1. Field of the Invention
The present invention relates generally to fluid control valves and more particularly to hydraulic or pneumatic control valves of the flapper type for controlling the resultant pressure within a pressure chamber from two sources of pressure in proportion to an electrical control signal.
The control valve of the present invention while having general application in controlling fluid pressures, is particularly applicable in pneumatic pressure control systems such as pneumatic test apparatus for testing the various pneumatic pressure systems of aircraft. For example, it is useful in ground testing aircraft air data systems which in actual use provide aircraft control and display avionics in accordance with measures of the aircraft's altitude, vertical speed, airspeed, mach number, etc. Such test apparatus must therefore be capable of precisely duplicating pneumatic pressures on the ground normally encountered by an aircraft in flight over its entire flight profile. Typical of such pneumatic test apparatus is that disclosed in the present inventor's U.S. patent application Ser. No. 735,249, filed Oct. 26, 1976 now U.S. Pat. No. 4,086,804 entitled "Improved Pneumatic Pressure Supply System" and assigned to the same assignee as the present application. As disclosed therein, the desired pneumatic pressure and/or pressure rate to be supplied to the aircraft pneumatic pressure equipment under test is derived from a controlled or load pneumatic pressure volume through suitable pneumatic lines connected, for example, to the aircraft pneumatic sensors (which, of course, becomes part of the load volume). The pressure in the load volume is precisely controlled through a digital outer control loop servo and an inner analog electro-pneumatic closed loop servo. In the latter loop, the pressure in the volume is detected and converted into an electrical signal which signal is electrically summed with a pressure command signal from the digital outer loop, the resultant signal energizing an electrically actuated pressure control valve which in turn controls the pressure in the load volume (and in the aircraft pneumatic equipment) to maintain the digital electrical error signal zero, that is, the load volume pressure is maintained equal to that commanded. As disclosed in the above application, the control valve is of the flapper type wherein a flapper is electrically positioned in a gap defined by two nozzles, one connected to a source of positive pressure and the other to a source of negative pressure, e.g., a vacuum pump. The electric signal positions the flapper valve in the gap so as to control the amount of gas supplied to or withdrawn from the load volume to maintain the desired pressure therein.
As described in the above application, the pneumatic test equipment is a two channel system, one for supplying a controlled aircraft static pressure P.sub.s and one for supplying a controlled aircraft total pressure P.sub.t (dynamic plus static).

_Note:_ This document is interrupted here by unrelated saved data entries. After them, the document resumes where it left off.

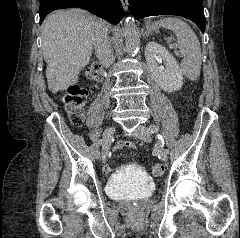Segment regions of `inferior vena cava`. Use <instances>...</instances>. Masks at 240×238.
Segmentation results:
<instances>
[{
  "mask_svg": "<svg viewBox=\"0 0 240 238\" xmlns=\"http://www.w3.org/2000/svg\"><path fill=\"white\" fill-rule=\"evenodd\" d=\"M92 43L100 63L105 67H109L113 63V60L108 27L98 25L92 34Z\"/></svg>",
  "mask_w": 240,
  "mask_h": 238,
  "instance_id": "inferior-vena-cava-1",
  "label": "inferior vena cava"
}]
</instances>
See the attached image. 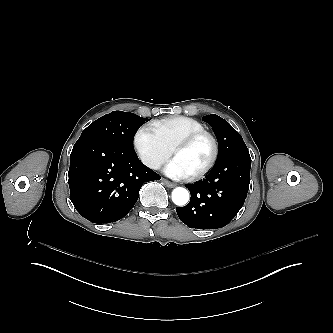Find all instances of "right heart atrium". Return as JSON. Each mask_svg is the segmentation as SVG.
<instances>
[{"mask_svg": "<svg viewBox=\"0 0 333 333\" xmlns=\"http://www.w3.org/2000/svg\"><path fill=\"white\" fill-rule=\"evenodd\" d=\"M134 147L139 158L151 170L160 169L171 153V149L150 125L143 126L137 132Z\"/></svg>", "mask_w": 333, "mask_h": 333, "instance_id": "d8ad5b80", "label": "right heart atrium"}]
</instances>
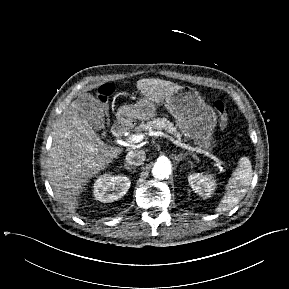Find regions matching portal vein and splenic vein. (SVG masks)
Segmentation results:
<instances>
[{"instance_id": "portal-vein-and-splenic-vein-1", "label": "portal vein and splenic vein", "mask_w": 289, "mask_h": 289, "mask_svg": "<svg viewBox=\"0 0 289 289\" xmlns=\"http://www.w3.org/2000/svg\"><path fill=\"white\" fill-rule=\"evenodd\" d=\"M149 135L151 136H160V137H163V138H166L168 140H170L173 144H175L176 146L178 147H181L183 149H186L188 150L194 157H196V153H200V154H204L205 156L211 158L213 161H215L216 163H218L219 165H222V166H225V162L220 160L218 157H216L215 155L207 152V151H204V150H201V149H196L194 147H191L185 143H181L180 141L178 140H175L173 137L161 132V131H151L149 132ZM143 140V135L142 134H133L131 135L128 139H127V142L129 143H138V142H141Z\"/></svg>"}]
</instances>
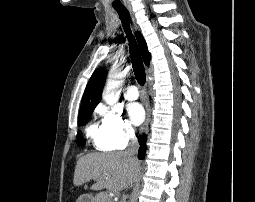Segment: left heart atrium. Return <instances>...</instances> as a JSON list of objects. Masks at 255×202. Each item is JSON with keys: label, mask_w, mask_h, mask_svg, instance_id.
I'll return each mask as SVG.
<instances>
[{"label": "left heart atrium", "mask_w": 255, "mask_h": 202, "mask_svg": "<svg viewBox=\"0 0 255 202\" xmlns=\"http://www.w3.org/2000/svg\"><path fill=\"white\" fill-rule=\"evenodd\" d=\"M127 113L135 125L140 124L145 118V110L139 103H130L127 106Z\"/></svg>", "instance_id": "obj_1"}]
</instances>
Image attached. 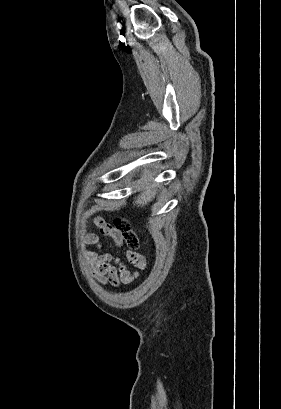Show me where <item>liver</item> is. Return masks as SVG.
I'll return each mask as SVG.
<instances>
[{
    "label": "liver",
    "mask_w": 281,
    "mask_h": 409,
    "mask_svg": "<svg viewBox=\"0 0 281 409\" xmlns=\"http://www.w3.org/2000/svg\"><path fill=\"white\" fill-rule=\"evenodd\" d=\"M143 178L144 180H148V178H146V174H144ZM150 178H152L151 174H150ZM155 194H156V188L154 184H146L142 192H140V194L136 196L134 200V205H137V207H145V205H148V202H151V200L155 198Z\"/></svg>",
    "instance_id": "1"
}]
</instances>
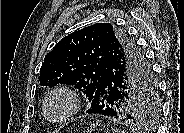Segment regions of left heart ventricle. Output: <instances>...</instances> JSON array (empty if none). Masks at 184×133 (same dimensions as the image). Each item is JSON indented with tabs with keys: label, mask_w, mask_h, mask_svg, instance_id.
I'll list each match as a JSON object with an SVG mask.
<instances>
[{
	"label": "left heart ventricle",
	"mask_w": 184,
	"mask_h": 133,
	"mask_svg": "<svg viewBox=\"0 0 184 133\" xmlns=\"http://www.w3.org/2000/svg\"><path fill=\"white\" fill-rule=\"evenodd\" d=\"M66 108V101L63 97H54L48 104L47 110L51 116H58Z\"/></svg>",
	"instance_id": "left-heart-ventricle-1"
}]
</instances>
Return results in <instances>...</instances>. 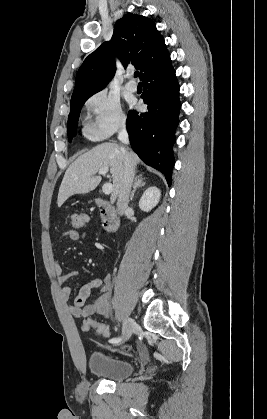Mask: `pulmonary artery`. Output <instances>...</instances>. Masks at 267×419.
<instances>
[{
	"instance_id": "pulmonary-artery-1",
	"label": "pulmonary artery",
	"mask_w": 267,
	"mask_h": 419,
	"mask_svg": "<svg viewBox=\"0 0 267 419\" xmlns=\"http://www.w3.org/2000/svg\"><path fill=\"white\" fill-rule=\"evenodd\" d=\"M131 73L128 74V77L131 78ZM126 88L127 90L131 91V92H135L137 90V83L130 79L127 83H126Z\"/></svg>"
}]
</instances>
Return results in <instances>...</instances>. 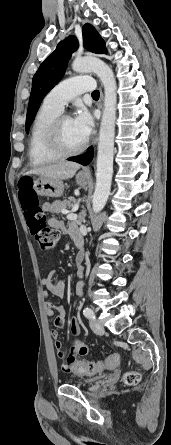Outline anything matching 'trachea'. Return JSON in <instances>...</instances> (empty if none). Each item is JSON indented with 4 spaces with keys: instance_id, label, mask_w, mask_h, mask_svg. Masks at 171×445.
I'll return each mask as SVG.
<instances>
[{
    "instance_id": "obj_1",
    "label": "trachea",
    "mask_w": 171,
    "mask_h": 445,
    "mask_svg": "<svg viewBox=\"0 0 171 445\" xmlns=\"http://www.w3.org/2000/svg\"><path fill=\"white\" fill-rule=\"evenodd\" d=\"M100 93L98 90L92 92V97H99Z\"/></svg>"
}]
</instances>
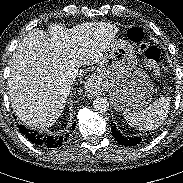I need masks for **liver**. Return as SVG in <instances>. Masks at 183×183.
<instances>
[{
	"label": "liver",
	"instance_id": "6515ba94",
	"mask_svg": "<svg viewBox=\"0 0 183 183\" xmlns=\"http://www.w3.org/2000/svg\"><path fill=\"white\" fill-rule=\"evenodd\" d=\"M118 28L86 22L71 29L58 24L49 34L33 29L20 41L10 63L9 98L16 116L32 128H47L60 117L73 85L72 68L99 63Z\"/></svg>",
	"mask_w": 183,
	"mask_h": 183
}]
</instances>
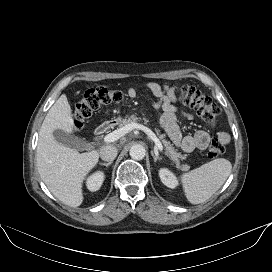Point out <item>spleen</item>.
<instances>
[{"label": "spleen", "instance_id": "1", "mask_svg": "<svg viewBox=\"0 0 272 272\" xmlns=\"http://www.w3.org/2000/svg\"><path fill=\"white\" fill-rule=\"evenodd\" d=\"M232 164L224 158L214 159L181 175L187 200L191 204L206 202L226 181Z\"/></svg>", "mask_w": 272, "mask_h": 272}]
</instances>
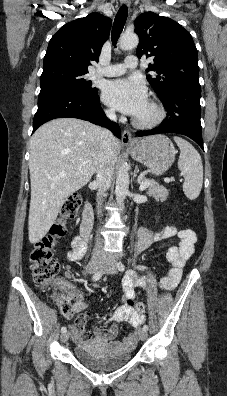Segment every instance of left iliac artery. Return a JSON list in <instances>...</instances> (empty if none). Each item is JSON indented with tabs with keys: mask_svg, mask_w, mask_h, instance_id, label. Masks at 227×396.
I'll return each mask as SVG.
<instances>
[{
	"mask_svg": "<svg viewBox=\"0 0 227 396\" xmlns=\"http://www.w3.org/2000/svg\"><path fill=\"white\" fill-rule=\"evenodd\" d=\"M117 268H118V270H120V271H124V270H125V266H124V264H123L122 262H118V263H117ZM143 330H144V331H147V330H148V326H147V325H144V326H143Z\"/></svg>",
	"mask_w": 227,
	"mask_h": 396,
	"instance_id": "44dca946",
	"label": "left iliac artery"
}]
</instances>
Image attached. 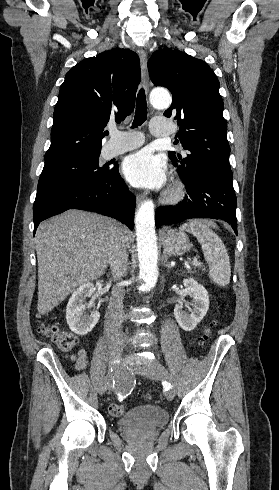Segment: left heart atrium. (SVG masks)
<instances>
[{
	"label": "left heart atrium",
	"instance_id": "left-heart-atrium-1",
	"mask_svg": "<svg viewBox=\"0 0 279 490\" xmlns=\"http://www.w3.org/2000/svg\"><path fill=\"white\" fill-rule=\"evenodd\" d=\"M122 172L125 179L137 188L159 190L167 179L165 160L149 150H141L126 157Z\"/></svg>",
	"mask_w": 279,
	"mask_h": 490
}]
</instances>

In supplying steady state test pneumatic pressures corresponding, for example, to a very high altitude or a very high airspeed, it will be appreciated that very low and very high pressures respectively will have to be supplied and controlled. The flapper valves of the type schematically illustrated in the above application and in FIG. 6 of the present application, suffer from a design deficiency which, when called upon to control and maintain a steady state pressure, for example, incurs a large mass flow of air (or gas) through the valve and therefore an expensive large, high capacity vacuum pump is required. This quiescent large mass flow is wasted and if the positive pressure source is dry air or dry nitrogen, such "wasted" mass flow is very expensive. Further, with presently known flapper valve designs which inherently incur large mass flow, two large capacity vacuum pumps are required for air data test equipment, one for P.sub.s and one for P.sub.t. If the wasted mass flow could be substantially reduced, only one vacuum pump would be required for both parameters in many applications. This is particularly desirable with portable or flight line test pneumatic equipment. Also, with a valve design which reduces quiescent wasted mass flow, the test equipment user can size his vacuum pump based on the aircraft pneumatic system volume and flight profile of the aircraft under test rather than on the mass flow requirements of the test equipment itself. As the orifice sizes and strokes are increased to increase the transient mass flow capability such as required by a flight line test system, the quiescent mass flow can be reduced.